Sheldon Chan was a research assistant in the MIT Department of Biology and a Master's student in the MIT Department of Electrical Engineering and Computer Science. He has worked in a number of areas, including several years of software product development experience at IBM, the MIT Media Laboratory, the Laboratory for Computer Science, and the Laboratory for Electromagnetic and Electronic Systems. His primary role within OME was to help develop a pluggable architecture for performing external analysis and properly manipulating the data from the analyses. When not coding and going to classes, he enjoys rock climbing, hockey, and Texas Hold 'Em poker.
Doug Creager was a Visiting Scholar in the MIT Department of Biology, currently living in lovely and cosmopolitan Somerville, Mass. For his Master of Engineering thesis in Computer Science, he developed the OME analysis engine and helped flesh out the semantic type model on which it is built.

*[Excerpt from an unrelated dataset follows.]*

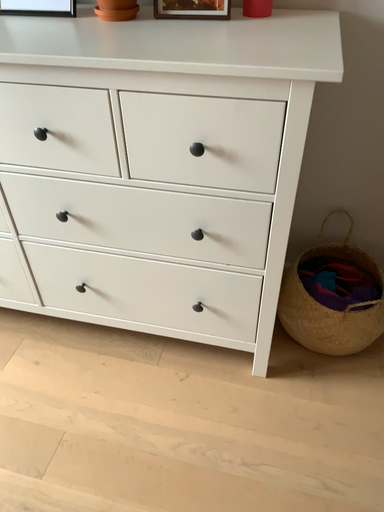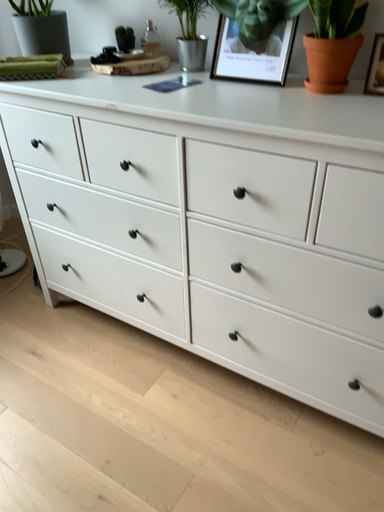 Question: Which way did the camera rotate in the video?

Choices:
 (A) rotated left
 (B) rotated right

Answer: (A) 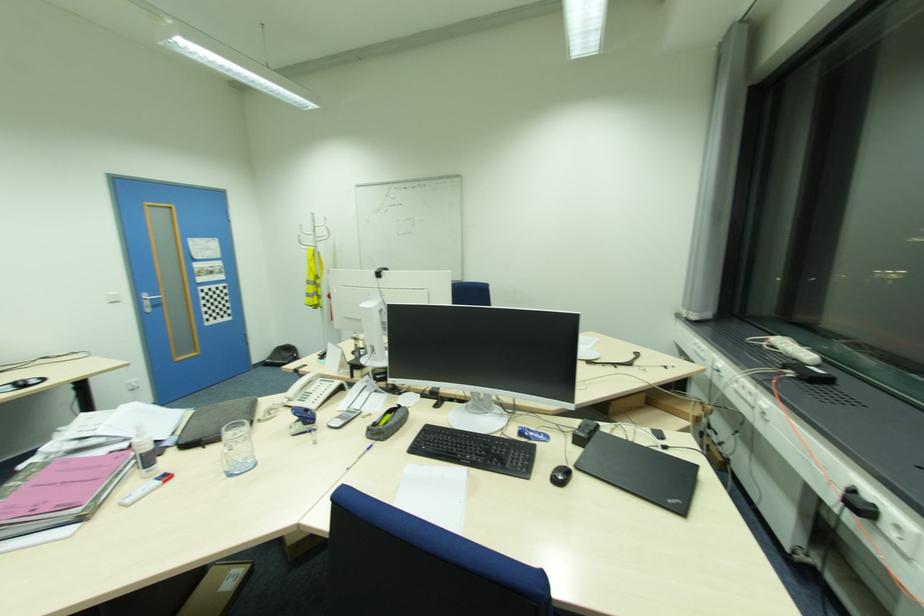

He has also contributed significantly to the database access code on the back-end and to the remote framework. Though an unabashed lover of Scotch whisky and Newcastle Brown Ale, he is not, as often suspected, British in any way. He is an avid sports fan, wasting hours each day reading ESPN.com and cheering for (among others) the Boston Red Sox, Duke Blue Devils, Tennessee Volunteers, and the Newcastle United Football Club.

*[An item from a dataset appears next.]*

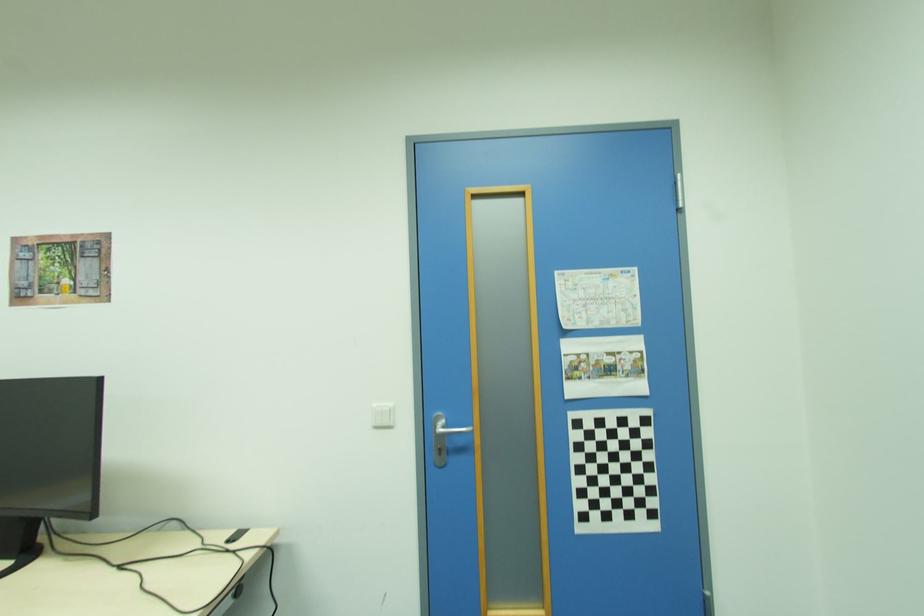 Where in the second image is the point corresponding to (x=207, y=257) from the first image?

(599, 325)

Jeff Mellen was a research assistant in the MIT Department of Biology and Master's student in the MIT Department of Electrical Engineering and Computer Science. He has worked in a variety of disciplines, including a wireless startup, a defense contractor, the MIT Media Lab, Laboratory for Computer Science, and as an ESL teacher in Cambridge, MA. His primary role within OME has been to develop the image browser and help engineer the architecture of the Java client. When not developing OME modules and completing classwork, he enjoys rooting for the Boston Red Sox, New England Patriots and UConn Huskies, playing hockey and Texas Hold 'Em, and producing the blockbuster hit of the summer, OME: The Movie. His favorite color is black.
Tony Scelfo was a research assistant in the MIT Department of Biology, a Master's student in the MIT Department of Electrical Engineering and Computer Science and an undergraduate in the MIT Department of Mechanical Engineering. His primary role within OME was to help engineer a framework for handling the results of automated analysis outside of OME. This interest has naturally led him to work on the development of the image browser in order to display the results of automated analysis. When not sitting in front of a computer, he enjoys sitting in front of the controls of anything that accelerates quickly, brakes hard and handles well.